** Opening The input block **
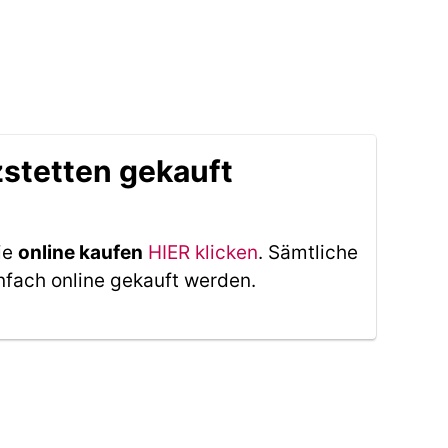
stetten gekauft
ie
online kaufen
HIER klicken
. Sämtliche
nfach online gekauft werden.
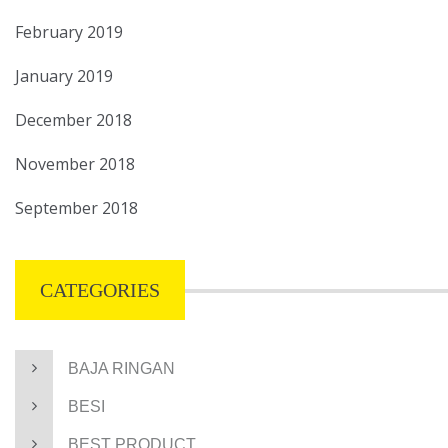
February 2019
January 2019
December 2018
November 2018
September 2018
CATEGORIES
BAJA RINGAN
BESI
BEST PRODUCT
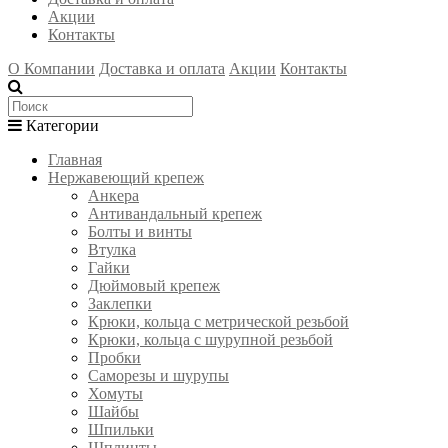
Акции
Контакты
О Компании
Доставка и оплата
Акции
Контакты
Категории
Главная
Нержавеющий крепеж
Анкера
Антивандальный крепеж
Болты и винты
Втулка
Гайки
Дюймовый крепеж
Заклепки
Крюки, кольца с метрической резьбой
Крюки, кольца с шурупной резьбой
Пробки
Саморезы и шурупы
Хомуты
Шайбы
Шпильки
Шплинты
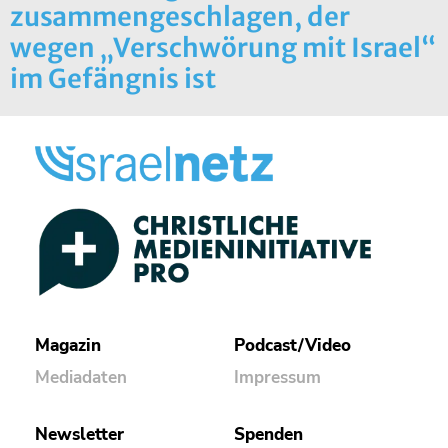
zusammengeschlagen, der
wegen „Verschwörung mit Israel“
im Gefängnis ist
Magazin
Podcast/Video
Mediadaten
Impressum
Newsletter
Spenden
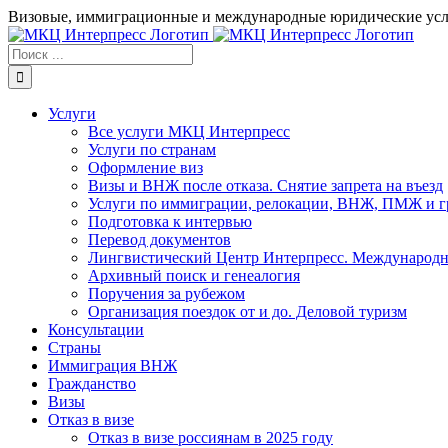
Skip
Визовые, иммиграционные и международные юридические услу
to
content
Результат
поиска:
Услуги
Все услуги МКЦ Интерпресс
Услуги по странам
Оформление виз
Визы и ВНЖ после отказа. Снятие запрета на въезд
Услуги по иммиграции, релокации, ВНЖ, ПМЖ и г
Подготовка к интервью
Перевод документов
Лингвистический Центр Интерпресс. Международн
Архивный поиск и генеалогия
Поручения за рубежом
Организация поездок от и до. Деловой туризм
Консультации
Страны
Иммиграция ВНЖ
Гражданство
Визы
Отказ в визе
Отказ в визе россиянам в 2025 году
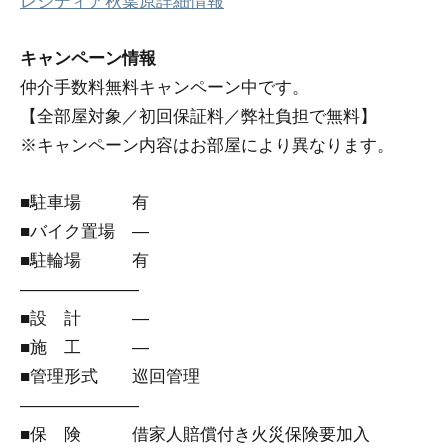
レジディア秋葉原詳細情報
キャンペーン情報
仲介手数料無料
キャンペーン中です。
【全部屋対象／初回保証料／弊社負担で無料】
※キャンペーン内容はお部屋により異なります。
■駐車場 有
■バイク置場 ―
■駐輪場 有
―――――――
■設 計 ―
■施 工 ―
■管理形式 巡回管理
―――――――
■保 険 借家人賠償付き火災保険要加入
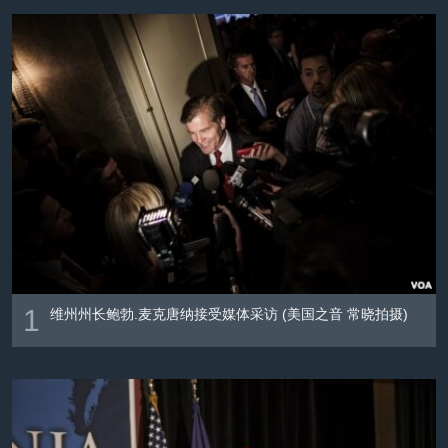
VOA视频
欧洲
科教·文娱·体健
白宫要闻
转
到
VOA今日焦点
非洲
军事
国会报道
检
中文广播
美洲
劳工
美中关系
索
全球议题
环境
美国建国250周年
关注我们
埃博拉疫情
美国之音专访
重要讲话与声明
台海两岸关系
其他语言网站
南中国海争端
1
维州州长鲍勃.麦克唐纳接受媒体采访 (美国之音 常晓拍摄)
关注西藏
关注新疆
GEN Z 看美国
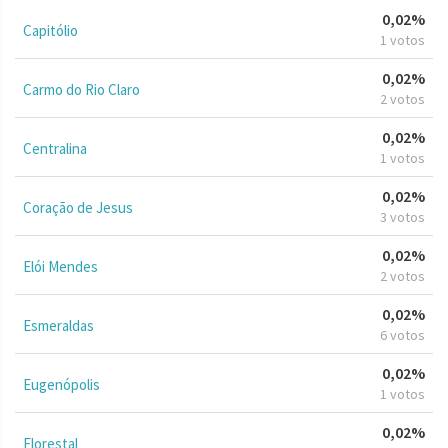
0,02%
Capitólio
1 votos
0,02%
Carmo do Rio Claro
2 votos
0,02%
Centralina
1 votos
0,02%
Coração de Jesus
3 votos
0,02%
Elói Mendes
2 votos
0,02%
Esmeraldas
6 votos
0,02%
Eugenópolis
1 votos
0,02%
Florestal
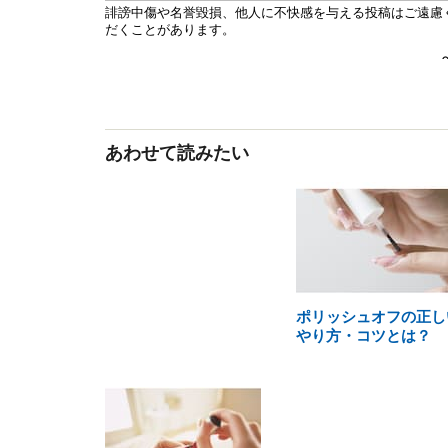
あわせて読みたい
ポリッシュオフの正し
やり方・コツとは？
** Closing The input block **
** Opening The input block **
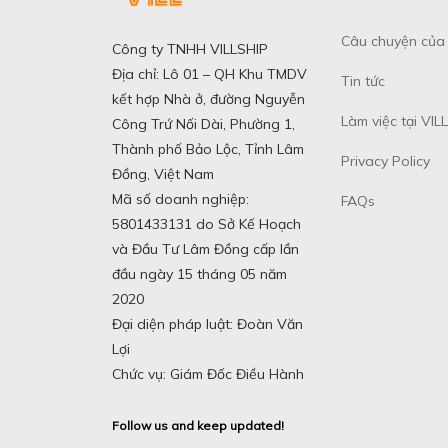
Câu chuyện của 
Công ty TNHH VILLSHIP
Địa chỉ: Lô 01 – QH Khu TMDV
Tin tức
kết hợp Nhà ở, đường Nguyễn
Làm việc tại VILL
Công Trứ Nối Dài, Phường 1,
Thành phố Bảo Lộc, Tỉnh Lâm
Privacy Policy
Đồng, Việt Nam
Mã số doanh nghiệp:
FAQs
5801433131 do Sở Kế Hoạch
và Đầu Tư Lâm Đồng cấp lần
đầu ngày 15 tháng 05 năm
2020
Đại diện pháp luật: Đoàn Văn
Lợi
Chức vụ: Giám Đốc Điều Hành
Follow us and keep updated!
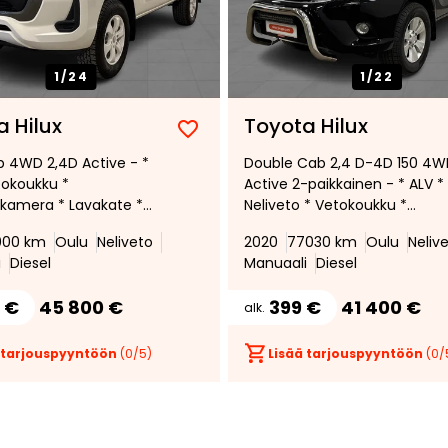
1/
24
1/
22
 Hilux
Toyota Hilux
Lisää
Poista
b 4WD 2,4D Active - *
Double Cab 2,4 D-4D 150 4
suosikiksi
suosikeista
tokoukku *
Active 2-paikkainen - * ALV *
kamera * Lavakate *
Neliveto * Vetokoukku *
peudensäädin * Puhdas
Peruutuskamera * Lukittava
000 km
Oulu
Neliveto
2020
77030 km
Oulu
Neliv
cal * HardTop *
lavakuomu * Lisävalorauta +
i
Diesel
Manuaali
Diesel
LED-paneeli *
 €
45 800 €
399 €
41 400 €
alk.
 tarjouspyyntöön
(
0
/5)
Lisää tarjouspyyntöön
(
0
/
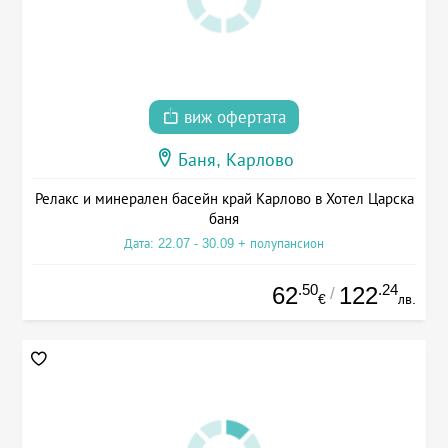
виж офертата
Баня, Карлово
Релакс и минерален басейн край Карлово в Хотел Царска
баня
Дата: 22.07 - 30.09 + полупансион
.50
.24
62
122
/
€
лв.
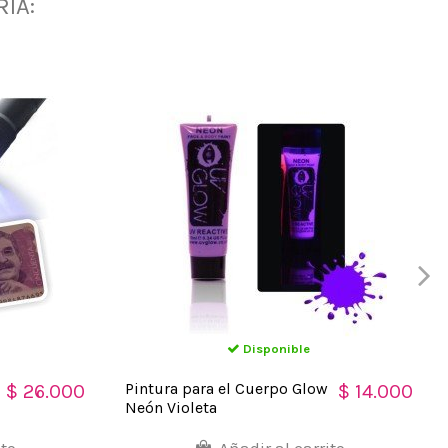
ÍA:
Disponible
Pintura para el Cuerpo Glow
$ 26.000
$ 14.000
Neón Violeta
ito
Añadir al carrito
** Closing The input block **
### What you will do
Taking the records as a whole, report how many of their lines include the word "Карлово". Nothing but the number is wanted.

### Result of the exercise
2